Patrick Lozeau, 47, of Burrillville, R.I., who was among the UAW workers on strike against Stellantis at the automaker’s parts distribution center in Mansfield, Mass., said continuing the walkout for another month or two would have been difficult.
“In all honesty, I’ve been there a long time and I have a little bit of money saved up and it still would have been hard in my household,” Lozeau, the union local’s financial secretary, said in a text message. “But a lot of my members make between $17 and $23 an hour and it would have been devastating for their households to go another month; 2 months would have been catastrophic.”
But economists said the strong economic momentum is unlikely to continue. They widely expect growth to slow in the last three months of the year and into 2024 as consumers ease up on their overall spending, which has been boosted by savings accrued from the government stimulus and the inability to spend on things like vacations when the economy was shut down.
“The consumer has been incredibly resilient, but we also know that a lot of the support has been artificial in nature,” said Lindsey Piegza, chief economist at investment bank Stifel Financial, who put the odds of a recession in the next year at about 60 percent.

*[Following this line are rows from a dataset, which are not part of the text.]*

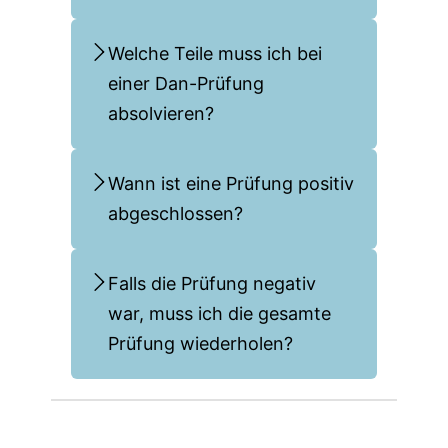
Welche Teile muss ich bei
einer Dan-Prüfung
absolvieren?
Wann ist eine Prüfung positiv
abgeschlossen?
Falls die Prüfung negativ
war, muss ich die gesamte
Prüfung wiederholen?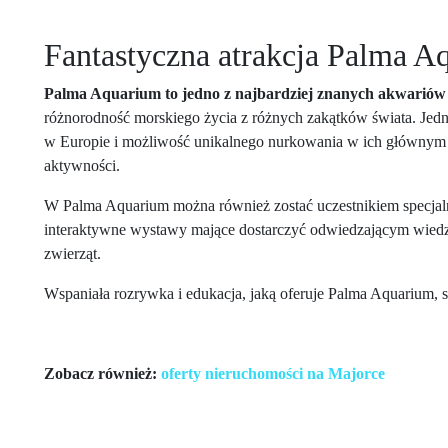
Fantastyczna atrakcja Palma A
Palma Aquarium to jedno z najbardziej znanych akwariów
różnorodność morskiego życia z różnych zakątków świata. Jed
w Europie i możliwość unikalnego nurkowania w ich głównym z
aktywności.
W Palma Aquarium można również zostać uczestnikiem specjalny
interaktywne wystawy mające dostarczyć odwiedzającym wied
zwierząt.
Wspaniała rozrywka i edukacja, jaką oferuje Palma Aquarium, s
Zobacz również:
oferty nieruchomości na Majorce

The boost in consumer spending might not be “as short-lived as many of us had anticipated, but it’ll eventually run out,” she said. “The question is where’s the economy when that eventual run out of momentum occurs.”
But gauging exactly when consumers pull back significantly on their spending is difficult given all the changes the economy has experienced because of the pandemic, said Robert Triest, chair of Northeastern University’s economics department and a former vice president of the Federal Reserve Bank of Boston.
“Economists, including myself, have been wrong about how quickly the economy would slow in response to the Fed’s actions so far, so I think everyone is a little cautious now regarding how long the current [consumer] resilience is going to last,” he said.
Powell admitted that Fed officials might have underestimated the amount of money consumers had saved, which is difficult to track.
“Clearly people are still spending,” he said.
Strong job creation and wage increases that have outpaced inflation in recent months have helped fuel that spending, which in turn has created the consumer demand that leads to more hiring, Powell said.
Dynan, a former Treasury Department chief economist during the Obama administration, doesn’t expect consumers to continue their torrid spending.
“This was the most normal summer we had since COVID,” she said. “Everybody was trying to get their travel in, going to fantastic concerts, I think people were making up for lost time.”
Simply returning to more normal spending will cause economic growth to slow, although probably not enough to cause a recession, Dynan said. She put the odds of a downturn in the next year at 40 percent, but acknowledged it’s a tough call to make.
“All the uncertainty makes it harder than usual to predict the economy’s direction,” she said.